## A generalized Taylor series operator: Umbral shift, binomial transform, and interpolation

A generalized Taylor series operator represented as two different infinite sums of differential operators related by a binomial transform can provide some intuition on umbral substitution and interpolation of umbral coefficients. (These notes reprise those in other earlier posts.)

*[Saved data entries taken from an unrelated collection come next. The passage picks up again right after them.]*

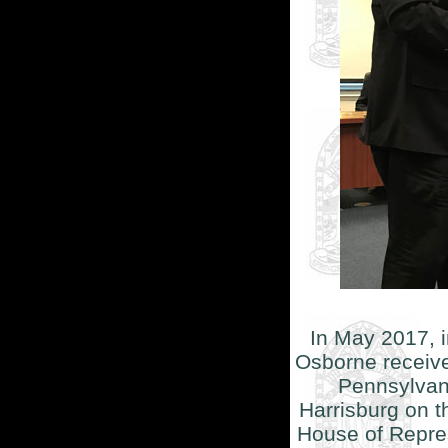
In May 2017, 
Osborne receive
Pennsylvani
Harrisburg on t
House of Repres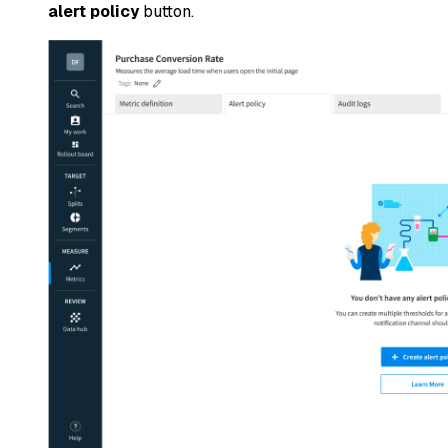
alert policy
button.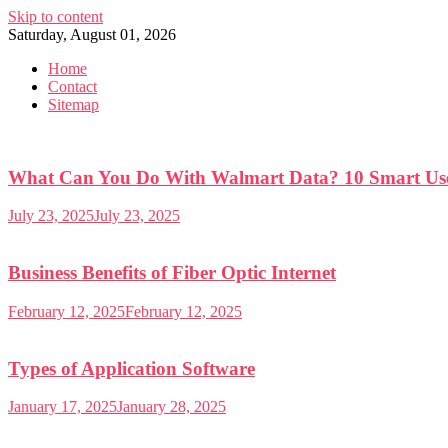
Skip to content
Saturday, August 01, 2026
Home
Contact
Sitemap
What Can You Do With Walmart Data? 10 Smart Use
July 23, 2025
July 23, 2025
Business Benefits of Fiber Optic Internet
February 12, 2025
February 12, 2025
Types of Application Software
January 17, 2025
January 28, 2025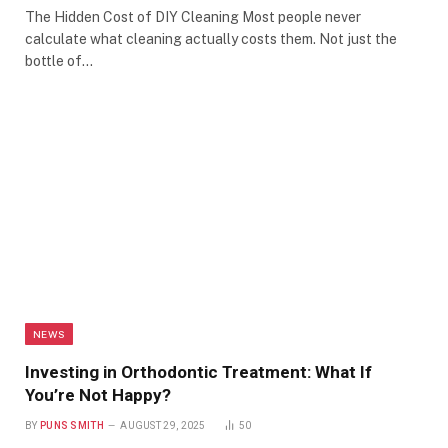
The Hidden Cost of DIY Cleaning Most people never
calculate what cleaning actually costs them. Not just the
bottle of…
NEWS
Investing in Orthodontic Treatment: What If
You’re Not Happy?
BY
PUNS SMITH
AUGUST 29, 2025
50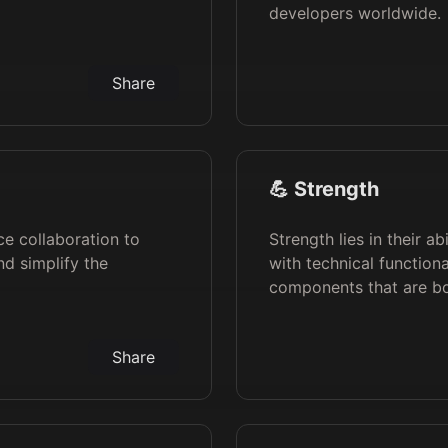
developers worldwide.
Share
💪 Strength
ce collaboration to
Strength lies in their a
d simplify the
with technical functiona
components that are bot
Share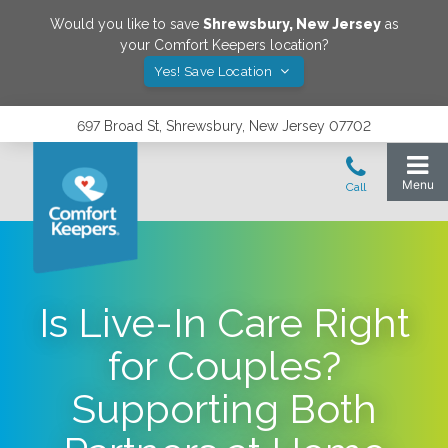
Would you like to save
Shrewsbury
,
New Jersey
as
your Comfort Keepers location?
Yes! Save Location
697 Broad St, Shrewsbury, New Jersey 07702
Is Live-In Care Right
for Couples?
Supporting Both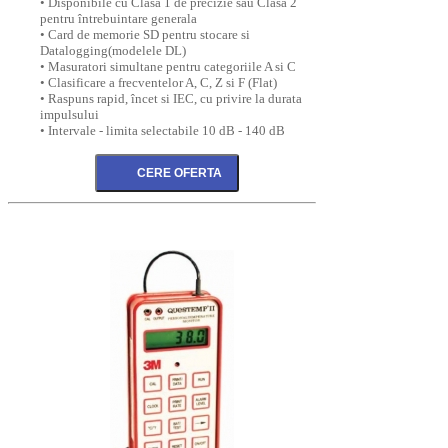
• Disponibile cu Clasa 1 de precizie sau Clasa 2
pentru întrebuintare generala
• Card de memorie SD pentru stocare si
Datalogging(modelele DL)
• Masuratori simultane pentru categoriile A si C
• Clasificare a frecventelor A, C, Z si F (Flat)
• Raspuns rapid, încet si IEC, cu privire la durata
impulsului
• Intervale - limita selectabile 10 dB - 140 dB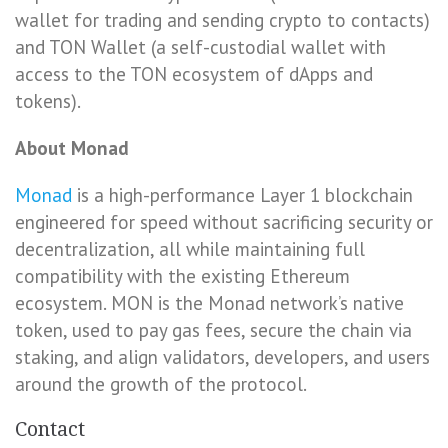
wallet for trading and sending crypto to contacts)
and TON Wallet (a self-custodial wallet with
access to the TON ecosystem of dApps and
tokens).
About Monad
Monad
is a high-performance Layer 1 blockchain
engineered for speed without sacrificing security or
decentralization, all while maintaining full
compatibility with the existing Ethereum
ecosystem. MON is the Monad network’s native
token, used to pay gas fees, secure the chain via
staking, and align validators, developers, and users
around the growth of the protocol.
Contact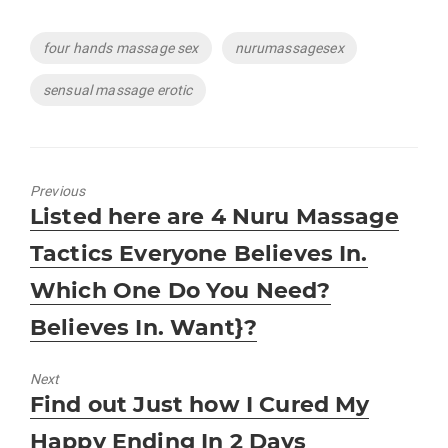
Tags
four hands massage sex
nurumassagesex
sensual massage erotic
Previous
Previous
Listed here are 4 Nuru Massage
post:
Tactics Everyone Believes In.
Which One Do You Need?
Believes In. Want}?
Next
Next
Find out Just how I Cured My
post:
Happy Ending In 2 Days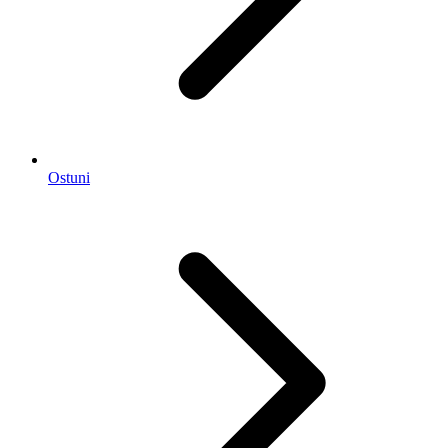
Ostuni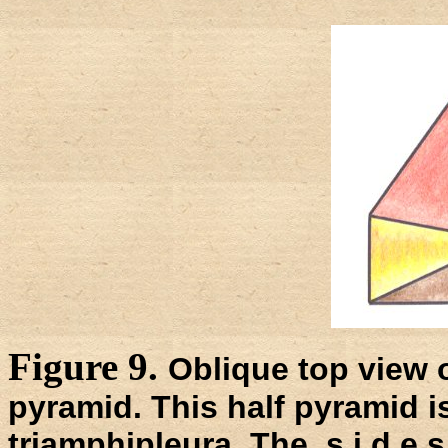
Figure 9.
Oblique top view o
pyramid. This half pyramid i
triamphipleura. The s i d e s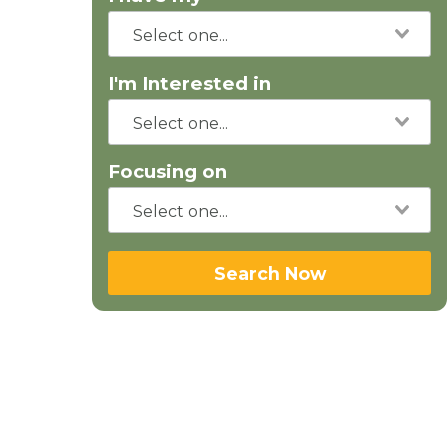
I'm Interested in
Focusing on
Search Now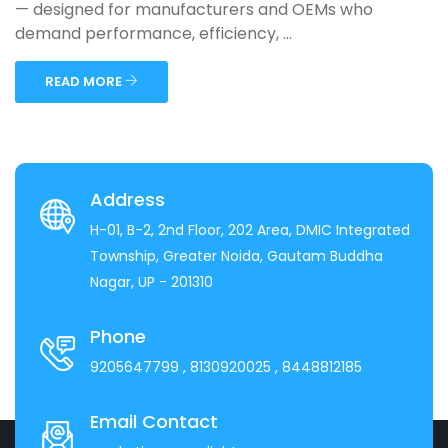
— designed for manufacturers and OEMs who
demand performance, efficiency, ...
READ MORE
Address
H-01, B-2, 2nd Floor, 202 Area, DMIC Integrated
Township, Greater Noida, Gautam Buddha
Nagar, UP - 201310
Phone
9205647799
, 8130920025
, 8448812185
Email Contact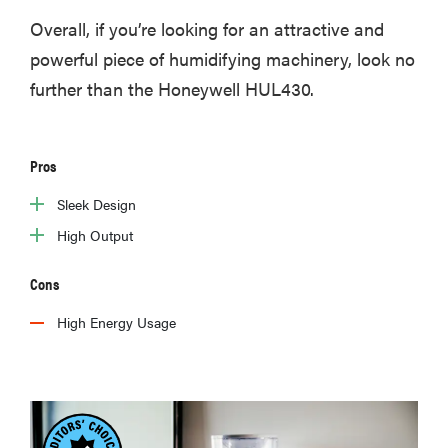
Overall, if you’re looking for an attractive and
powerful piece of humidifying machinery, look no
further than the Honeywell HUL430.
Pros
Sleek Design
High Output
Cons
High Energy Usage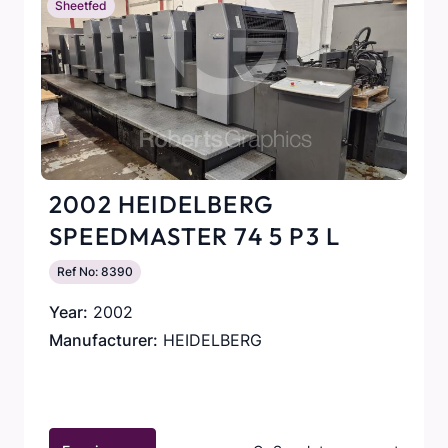
Sheetfed
2002 HEIDELBERG
SPEEDMASTER 74 5 P3 L
Ref No: 8390
Year:
2002
Manufacturer:
HEIDELBERG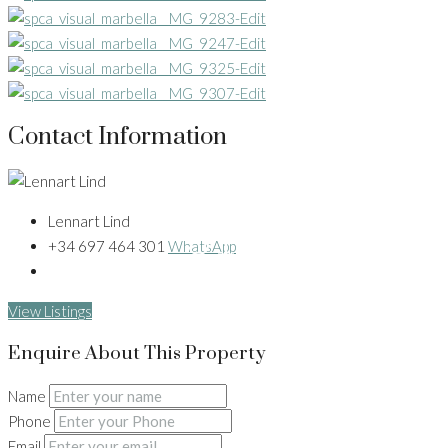
Contact Information
31+
Lennart Lind
+34 697 464 301
WhatsApp
View Listings
Enquire About This Property
Name
Phone
Email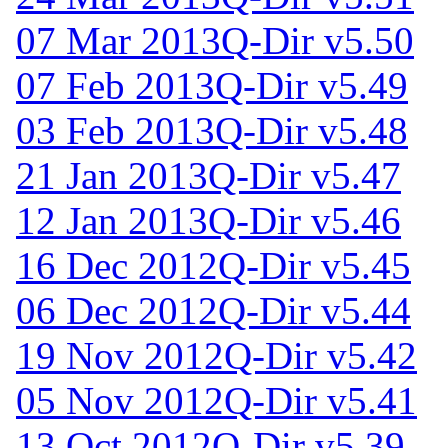
07 Mar 2013
Q-Dir v5.50
07 Feb 2013
Q-Dir v5.49
03 Feb 2013
Q-Dir v5.48
21 Jan 2013
Q-Dir v5.47
12 Jan 2013
Q-Dir v5.46
16 Dec 2012
Q-Dir v5.45
06 Dec 2012
Q-Dir v5.44
19 Nov 2012
Q-Dir v5.42
05 Nov 2012
Q-Dir v5.41
13 Oct 2012
Q-Dir v5.39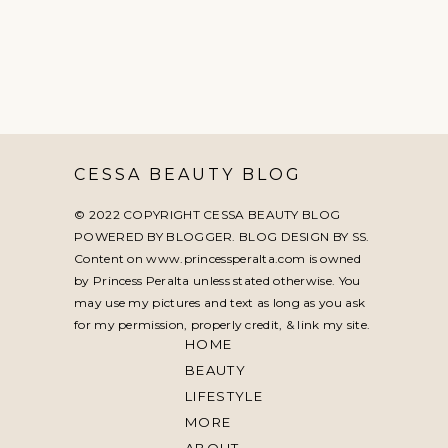
CESSA BEAUTY BLOG
© 2022 COPYRIGHT CESSA BEAUTY BLOG
POWERED BY BLOGGER. BLOG DESIGN BY
SS
.
Content on www.princessperalta.com is owned
by Princess Peralta unless stated otherwise. You
may use my pictures and text as long as you ask
for my permission, properly credit, & link my site.
HOME
BEAUTY
LIFESTYLE
MORE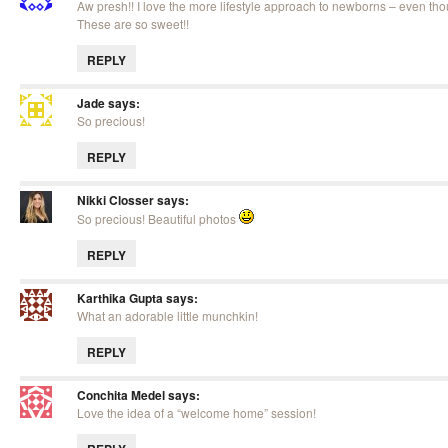
Aw presh!! I love the more lifestyle approach to newborns – even tho
These are so sweet!!
REPLY
Jade
says:
So precious!
REPLY
Nikki Closser
says:
So precious! Beautiful photos
REPLY
Karthika Gupta
says:
What an adorable little munchkin!
REPLY
Conchita Medel
says:
Love the idea of a “welcome home” session!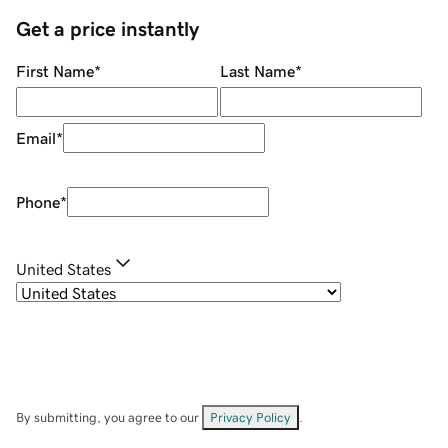
Get a price instantly
First Name
*
Last Name
*
Email
*
Phone
*
United States
By submitting, you agree to our
Privacy Policy
.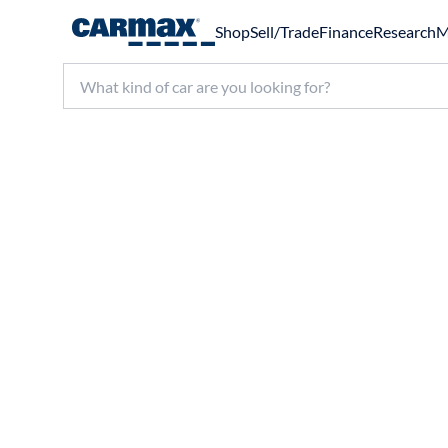
Shop
Sell/Trade
Finance
Research
M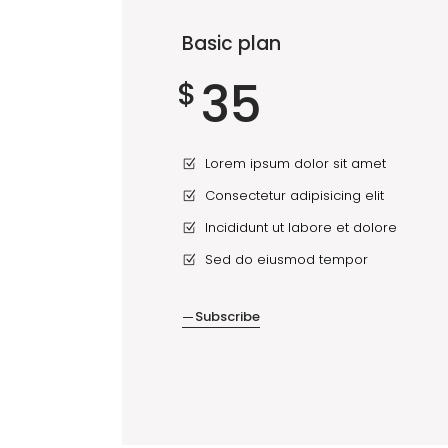
Basic plan
35
$
Lorem ipsum dolor sit amet
Consectetur adipisicing elit
Incididunt ut labore et dolore
Sed do eiusmod tempor
Subscribe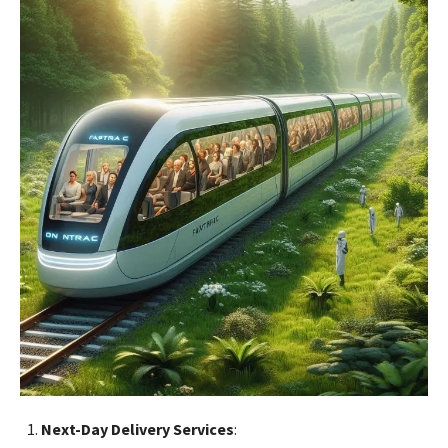
Next-Day Delivery Services
: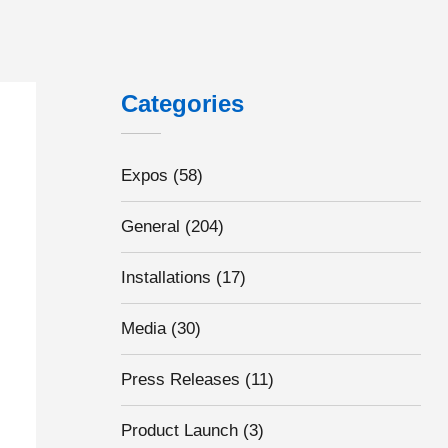
Categories
Expos
(58)
General
(204)
Installations
(17)
Media
(30)
Press Releases
(11)
Product Launch
(3)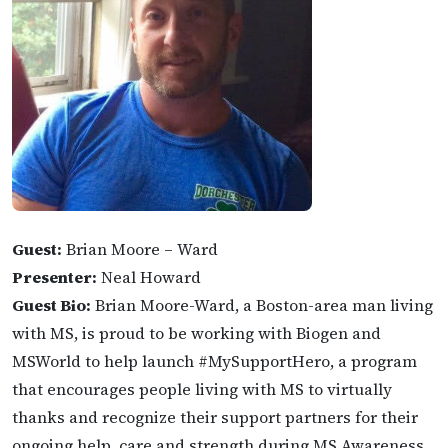
Guest:
Brian Moore – Ward
Presenter:
Neal Howard
Guest Bio:
Brian Moore-Ward, a Boston-area man living
with MS, is proud to be working with Biogen and
MSWorld to help launch #MySupportHero, a program
that encourages people living with MS to virtually
thanks and recognize their support partners for their
ongoing help, care and strength during MS Awareness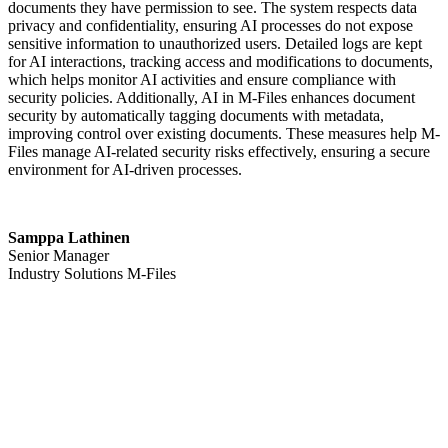
documents they have permission to see. The system respects data
privacy and confidentiality, ensuring AI processes do not expose
sensitive information to unauthorized users. Detailed logs are kept
for AI interactions, tracking access and modifications to documents,
which helps monitor AI activities and ensure compliance with
security policies. Additionally, AI in M-Files enhances document
security by automatically tagging documents with metadata,
improving control over existing documents. These measures help M-
Files manage AI-related security risks effectively, ensuring a secure
environment for AI-driven processes.
Samppa Lathinen
Senior Manager
Industry Solutions M-Files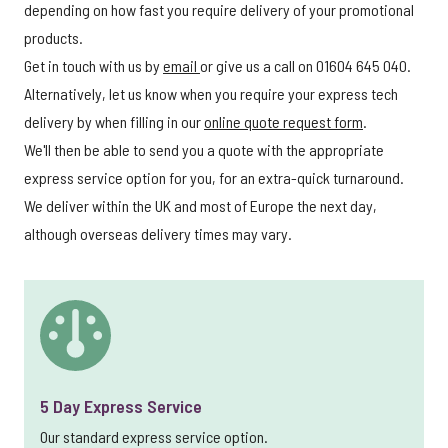
depending on how fast you require delivery of your promotional
products.
Get in touch with us by
email
or give us a call on 01604 645 040.
Alternatively, let us know when you require your express tech
delivery by when filling in our
online quote request form
.
We'll then be able to send you a quote with the appropriate
express service option for you, for an extra-quick turnaround.
We deliver within the UK and most of Europe the next day,
although overseas delivery times may vary.
5 Day Express Service
Our standard express service option.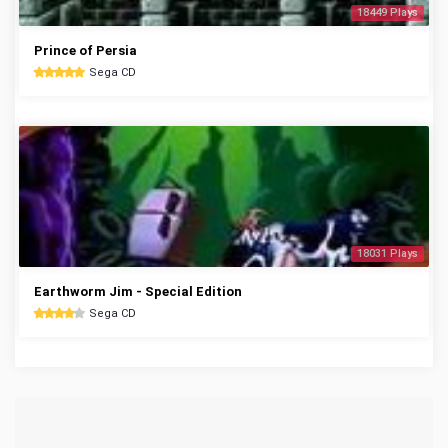
18449 Plays
Prince of Persia
Sega CD
18031 Plays
Earthworm Jim - Special Edition
Sega CD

Consider the generalized shift operator acting on the basic integral powers of $x$ as the following differential operator with $D = d/dx$ and $(a.)^n = a_n$:

$T_{x,a.} x^n = e^{a. D}x^n = \sum_{k \ge 0} a_k \frac{D^k}{k!} x^n = \sum_{k=0}^{n} \binom{n}{k} a_k x^{n-k}=(a.+x)^n.$

Then also

$T_{x=0,a.}x^n = e^{a.D} |_{x=0} x^n = (a.)^n = a_n = e^{-(1-a.)D}|_{x=1} x^n = T_{x=1,a.-1}x^n,$

and we can identify the two reps, related through a binomial transform, when acting on polynomials; i.e.,

$T_{x=0,a.}=e^{a.D}|_{x=0}=e^{-(1-a.)D}|_{x=1}=T_{x=1,a.-1}.$

When $a_n = z^n$, the generalized shift operator acting on a function analytic at $x=0$ and $x=1$, gives the Taylor series of the function about those points:

$f(z)= e^{zD}|_{x=0}f(x) = e^{(z-1)D}|_{x=1}f(x),$

which will evaluate the same at a point as long as the two circles of convergence overlap at that point, i.e., when both series are convergent at that point.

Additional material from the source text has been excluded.